R/run_sqlFile.r

Defines functions .run.sqlFile

#' @export
#' 
#' @title F.run.sqlFile
#'   
#' @description Opens, formats, and runs all SQL statements from a text file.
#'   
#' @param ch A connection handle originating from a call to RODBC function
#'   \code{odbcConnectAccess}, which essentially opens a connection between R and
#'   Access, or more generally, an ODBC database.
#'   
#' @param sqlFile Name of a text file containing one or more SQL statements. 
#'   This file must exist in the directory given by \code{sql.code.dir}, which 
#'   is a global variable (see \code{\link{GlobalVars}}).  Variable
#'   \code{sql.code.dir} can be reset as needed with a call to
#'   \code{GlobalVars} or by reassignment in regular code. Statements in
#'   \code{sqlFile} must be separated by a semicolon ";". Comments, or lines
#'   starting with "\code{--}", are allowed.
#'   
#' @param echo If \code{TRUE}, submitted SQL statements echo to the log file. Defaults
#'   to \code{TRUE}.
#'   
#' @param check.drops If TRUE, the routine checks for errors following SQL
#'   \code{DROP} statements.  This is done since \code{DROP} statements on 
#'   non-existent tables cause an abort error. The \code{DROP} simply needs to
#'   ensure the non-existence of the table; this way, it can be created later.
#'   Set this to \code{FALSE} and these \code{DROP} errors will pass through. 
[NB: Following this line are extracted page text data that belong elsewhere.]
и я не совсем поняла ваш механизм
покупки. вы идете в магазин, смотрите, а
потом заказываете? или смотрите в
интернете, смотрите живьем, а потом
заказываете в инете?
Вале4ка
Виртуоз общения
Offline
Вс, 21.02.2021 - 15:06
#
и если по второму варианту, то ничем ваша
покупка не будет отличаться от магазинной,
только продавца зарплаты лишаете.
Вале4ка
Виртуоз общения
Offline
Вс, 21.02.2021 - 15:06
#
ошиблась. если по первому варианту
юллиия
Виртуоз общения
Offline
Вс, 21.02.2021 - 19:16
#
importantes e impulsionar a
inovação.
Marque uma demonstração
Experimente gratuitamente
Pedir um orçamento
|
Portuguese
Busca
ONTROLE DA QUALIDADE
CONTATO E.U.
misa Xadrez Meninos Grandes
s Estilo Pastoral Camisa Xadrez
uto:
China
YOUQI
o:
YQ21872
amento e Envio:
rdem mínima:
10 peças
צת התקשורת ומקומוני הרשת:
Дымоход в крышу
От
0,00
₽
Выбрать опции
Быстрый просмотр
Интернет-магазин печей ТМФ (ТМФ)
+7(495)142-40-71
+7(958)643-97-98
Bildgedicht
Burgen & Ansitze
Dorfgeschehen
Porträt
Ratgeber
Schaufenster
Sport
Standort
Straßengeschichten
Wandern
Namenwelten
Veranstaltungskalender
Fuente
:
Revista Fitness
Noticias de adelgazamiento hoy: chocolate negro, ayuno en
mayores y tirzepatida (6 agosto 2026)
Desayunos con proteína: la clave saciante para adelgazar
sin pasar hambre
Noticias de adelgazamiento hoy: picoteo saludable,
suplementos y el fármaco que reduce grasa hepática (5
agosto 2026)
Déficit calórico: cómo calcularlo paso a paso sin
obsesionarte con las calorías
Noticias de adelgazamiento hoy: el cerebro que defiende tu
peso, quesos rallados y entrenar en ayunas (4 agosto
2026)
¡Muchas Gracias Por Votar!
#'   This behavior of \code{DROP} may be specific to Access, and thus may not
#'   occur when querying other SQL data bases (e.g., mySQL or MSSQL).
#'   
#' @param ... Additional named parameters needed for evaluation of the
#'   underlying SQL queries contained in \code{sqlFile}. This allows R to pass
#'   parameters to SQL for incorporation into things like \code{WHERE} clauses.  See
#'   Details.
#'   
#' @return Results of the \bold{LAST} SQL statment in \code{sqlFile}. In many
#'   cases, the SQL statments in \code{sqlFile} delete, create, and populate 
#'   tables in the Access database housing data.  Results housed in this 
#'   database are then later queried via \code{sqlQuery} or \code{sqlFetch}.  One could, however,
#'   arrange the SQL statements in \code{sqlFile} so that the last statement is
#'   a query or fetch which produces the desired results.  In that case, this 
#'   routine will return those results.
#'   
#' @details Function \code{F.run.sqlFile} is often paired with the \code{RODBC}
#'   function \code{sqlQuery}, which reads and returns tables housed in an
#'   Access database.
#'   
#'   Function \code{F.run.sqlFile} works by replacing variables in provided SQL
#'   statements with values passed to it via the \code{R} \code{"..."}
#'   parameter.
#' 
#' @section Modifying Access-developed SQL queries for use by R-package \code{RODBC}:
#' Report generation requires communication between the
#' underlying R code and the Access databases housing the data. The 32-bit
#' R-package \code{RODBC} performs the link between these two systems, allowing for
#' SQL-type queries to be sent from R to Access. The resulting queries, once
#' completed and housed in the Access database, can then be read into R.
#' 
#' Examples of original Access SQL queries that have been processed for use in R
#' can be found in the folder named in global variable \code{sql.code.dir}. Use
#' these as a guide when updating any new batch of SQL code.
#' 
#' In this package, Access SQL queries are not immediately readable by R (and
#' \code{RODBC}). Modifications must first be made. This list attempts to 
#' enumerate the necessary changes.
#' 
#' \itemize{
#' \item \strong{Comments} Most SQL scripts contain helpful comments. While 
#' helpful, \code{RODBC} must be made to recognize that these are in fact
#' comments, and not developed SQL strings. Use a double hyphen (\code{--}) to
#' demonstrate to \code{RODBC} a comment for which processing is unnecessary.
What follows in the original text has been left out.